Question

An object is placed in front of the plane mirror of length $L$ at a distance $d$ on its bisector line. An observer is at a perpendicular distance of $p$ from that mirror. If the observer is walking parallel to the mirror, up to what maximum possible distance he can observe the image of that object?
A. $L\left( {1 + \dfrac{d}{p}} \right)$
B. $L\left( {1 + \dfrac{p}{d}} \right)$
C. $p\left( {1 + \dfrac{L}{d}} \right)$
D. $p\left( {1 + \dfrac{d}{L}} \right)$

Answer 1

Hint: Draw a proper diagram to understand the question then we properties of the triangle to calculate the maximum distance travelled will be the distance bet two reflected rays.
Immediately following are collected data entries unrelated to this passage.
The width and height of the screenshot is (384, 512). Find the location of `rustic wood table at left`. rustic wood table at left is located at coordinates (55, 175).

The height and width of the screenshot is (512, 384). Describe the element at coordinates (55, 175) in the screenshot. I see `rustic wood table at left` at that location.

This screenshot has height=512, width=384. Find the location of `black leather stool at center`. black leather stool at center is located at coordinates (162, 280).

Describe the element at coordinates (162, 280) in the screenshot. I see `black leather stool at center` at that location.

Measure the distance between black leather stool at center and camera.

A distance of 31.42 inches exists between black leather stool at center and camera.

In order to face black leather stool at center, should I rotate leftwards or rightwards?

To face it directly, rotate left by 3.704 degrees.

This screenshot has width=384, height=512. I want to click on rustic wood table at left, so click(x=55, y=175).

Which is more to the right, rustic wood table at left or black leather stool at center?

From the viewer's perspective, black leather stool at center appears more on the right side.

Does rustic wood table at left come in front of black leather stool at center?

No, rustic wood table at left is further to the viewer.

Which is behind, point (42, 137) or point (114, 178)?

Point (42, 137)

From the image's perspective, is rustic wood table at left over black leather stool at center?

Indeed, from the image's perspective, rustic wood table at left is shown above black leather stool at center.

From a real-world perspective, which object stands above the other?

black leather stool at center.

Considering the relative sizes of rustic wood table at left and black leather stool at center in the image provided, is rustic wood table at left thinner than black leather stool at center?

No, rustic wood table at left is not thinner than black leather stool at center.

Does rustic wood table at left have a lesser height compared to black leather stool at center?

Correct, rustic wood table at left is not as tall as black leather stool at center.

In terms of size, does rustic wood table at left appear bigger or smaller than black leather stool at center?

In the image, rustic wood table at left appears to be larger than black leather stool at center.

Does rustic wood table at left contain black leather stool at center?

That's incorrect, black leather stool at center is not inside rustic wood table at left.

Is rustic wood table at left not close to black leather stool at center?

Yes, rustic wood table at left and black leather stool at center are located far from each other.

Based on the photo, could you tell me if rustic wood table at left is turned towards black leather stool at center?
Complete step by step answer:It is given in the question that the length of the plane mirror is L.
The object A is at a perpendicular distance P from the mirror.
Observe the diagram for reference.

Let the maximum distance travelled by the observer be $y$.
Let C be the point in the straight line to the bottom of the plane mirror.
Let A be the point where the object is placed.
Let B be the extreme point where the observer can see the object in the mirror.
Now, the other extreme point from where the image can be seen be E.
Then from the diagram you can observe that the maximum distance the observer can cover such that he can see the object in the mirror will be BE.
Therefore, we can write.
Maximum distance $y = BC + CD + DE$
$ = x + L + x$
$ \Rightarrow y = L + 2x$ . . . . . . (1)
Now, Consider $\Delta AGF$and $\Delta FCB$
$\angle GAF = \angle AFC$ (Alternate interior angles)
since angle of incidence is equal to angle of reflection
$\angle AFC = \angle CFB$
$\therefore \angle GAF = \angle BFC$
$\angle AGF = \angle BCF = {90^0}$
Therefore, by AA criteria of similarity of triangle we get
$\Delta AGF \approx \Delta FCB$
Since the ratio of the corresponding sides of a triangle is equal. We can write
$\dfrac{{AG}}{{FC}} = \dfrac{{GF}}{{CB}}$
By substituting the values, we get
$\dfrac{d}{t} = \dfrac{{\dfrac{L}{2}}}{x}$
By cross multiplying we get
$x = \dfrac{{PL}}{{2d}}$
By substituting this values in equation (1) we get
$y = L + \dfrac{{PL}}{d}$
By taking common terms out , we get $y = L\left( {1 + \dfrac{P}{d}} \right)$
Therefore the maximum distance the observer can travel is $L\left( {1 + \dfrac{P}{d}} \right)$.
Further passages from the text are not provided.